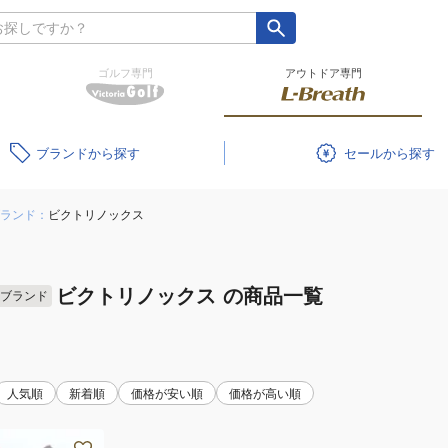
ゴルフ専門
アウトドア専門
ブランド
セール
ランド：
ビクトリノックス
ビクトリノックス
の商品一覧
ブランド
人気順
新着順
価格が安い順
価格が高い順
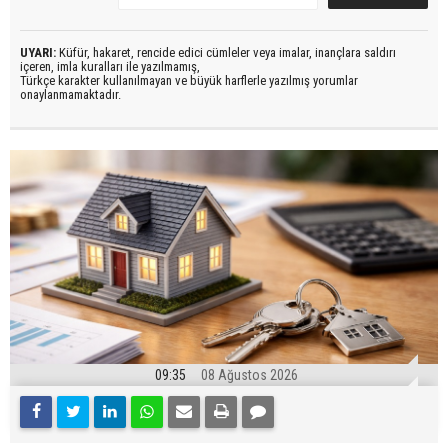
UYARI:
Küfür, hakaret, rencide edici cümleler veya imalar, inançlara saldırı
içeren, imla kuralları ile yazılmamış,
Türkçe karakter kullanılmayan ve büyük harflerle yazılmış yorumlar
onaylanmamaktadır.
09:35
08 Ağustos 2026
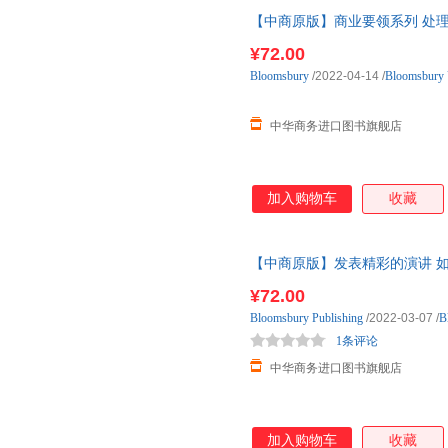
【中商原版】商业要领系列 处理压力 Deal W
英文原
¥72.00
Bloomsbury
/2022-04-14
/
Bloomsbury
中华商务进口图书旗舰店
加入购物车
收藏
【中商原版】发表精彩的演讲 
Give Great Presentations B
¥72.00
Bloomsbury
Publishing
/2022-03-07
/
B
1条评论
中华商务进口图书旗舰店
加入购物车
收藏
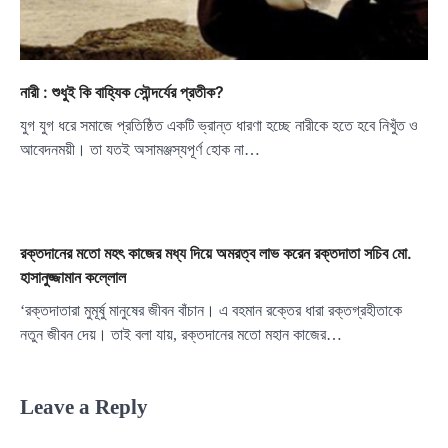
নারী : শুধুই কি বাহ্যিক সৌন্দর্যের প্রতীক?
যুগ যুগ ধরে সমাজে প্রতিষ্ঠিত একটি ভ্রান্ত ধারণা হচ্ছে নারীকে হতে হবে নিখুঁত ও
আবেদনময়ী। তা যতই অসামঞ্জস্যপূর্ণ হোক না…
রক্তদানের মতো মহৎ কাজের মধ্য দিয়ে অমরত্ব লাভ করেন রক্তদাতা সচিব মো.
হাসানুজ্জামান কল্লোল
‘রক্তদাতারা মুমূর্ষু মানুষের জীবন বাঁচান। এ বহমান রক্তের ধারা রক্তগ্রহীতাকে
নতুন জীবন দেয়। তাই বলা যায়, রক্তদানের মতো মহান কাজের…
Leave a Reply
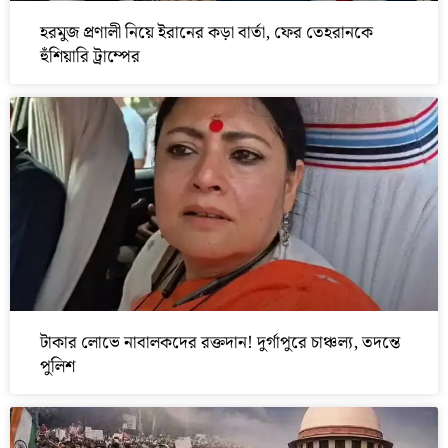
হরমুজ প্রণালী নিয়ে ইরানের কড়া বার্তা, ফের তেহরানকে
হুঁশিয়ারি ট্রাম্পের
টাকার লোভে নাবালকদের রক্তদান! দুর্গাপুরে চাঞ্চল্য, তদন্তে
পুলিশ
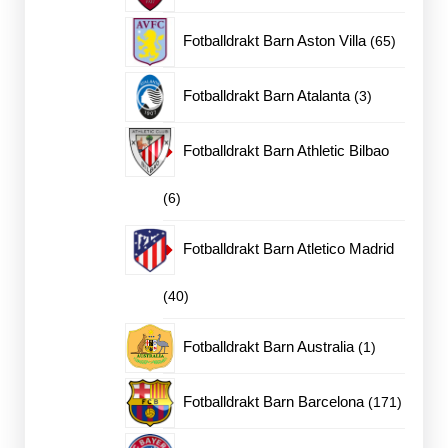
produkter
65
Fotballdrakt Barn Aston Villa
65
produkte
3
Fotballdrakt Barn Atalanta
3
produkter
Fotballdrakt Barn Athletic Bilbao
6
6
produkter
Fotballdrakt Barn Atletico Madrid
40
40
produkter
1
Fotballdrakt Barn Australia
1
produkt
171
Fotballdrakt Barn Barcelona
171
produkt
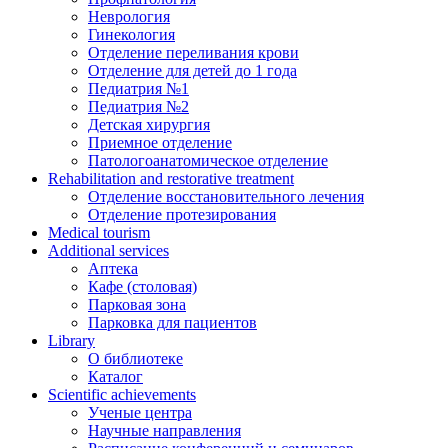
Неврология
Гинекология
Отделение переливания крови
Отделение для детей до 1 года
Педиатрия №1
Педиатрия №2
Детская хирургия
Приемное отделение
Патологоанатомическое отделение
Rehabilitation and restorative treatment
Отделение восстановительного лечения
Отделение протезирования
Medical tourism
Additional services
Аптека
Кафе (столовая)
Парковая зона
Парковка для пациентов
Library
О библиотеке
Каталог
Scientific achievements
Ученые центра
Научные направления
________________________________________
Report every line of the preceding listing where the string "中商原版" occurs.

【中商原版】商业要领系列 处理压力 Deal W
【中商原版】发表精彩的演讲 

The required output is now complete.